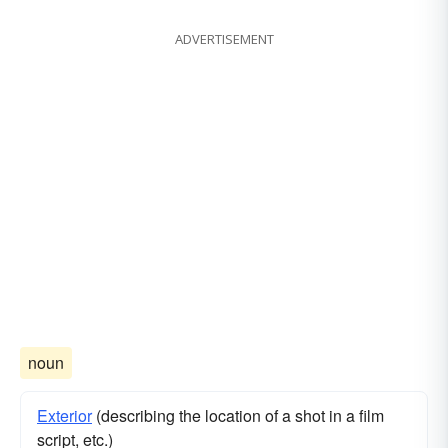
ADVERTISEMENT
noun
Exterior
(describing the location of a shot in a film
script, etc.)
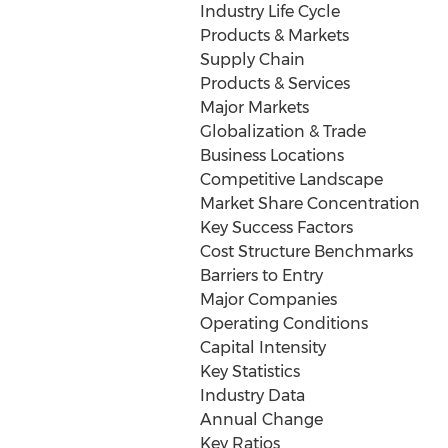
Industry Life Cycle
Products & Markets
Supply Chain
Products & Services
Major Markets
Globalization & Trade
Business Locations
Competitive Landscape
Market Share Concentration
Key Success Factors
Cost Structure Benchmarks
Barriers to Entry
Major Companies
Operating Conditions
Capital Intensity
Key Statistics
Industry Data
Annual Change
Key Ratios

════

- About this exercise -
From the first line to the last, set down the records word for word and drop the images.

- Written reply -
ADVERTISEMENT
noun
Exterior
(describing the location of a shot in a film
script, etc.)
Industry Life Cycle
Products & Markets
Supply Chain
Products & Services
Major Markets
Globalization & Trade
Business Locations
Competitive Landscape
Market Share Concentration
Key Success Factors
Cost Structure Benchmarks
Barriers to Entry
Major Companies
Operating Conditions
Capital Intensity
Key Statistics
Industry Data
Annual Change
Key Ratios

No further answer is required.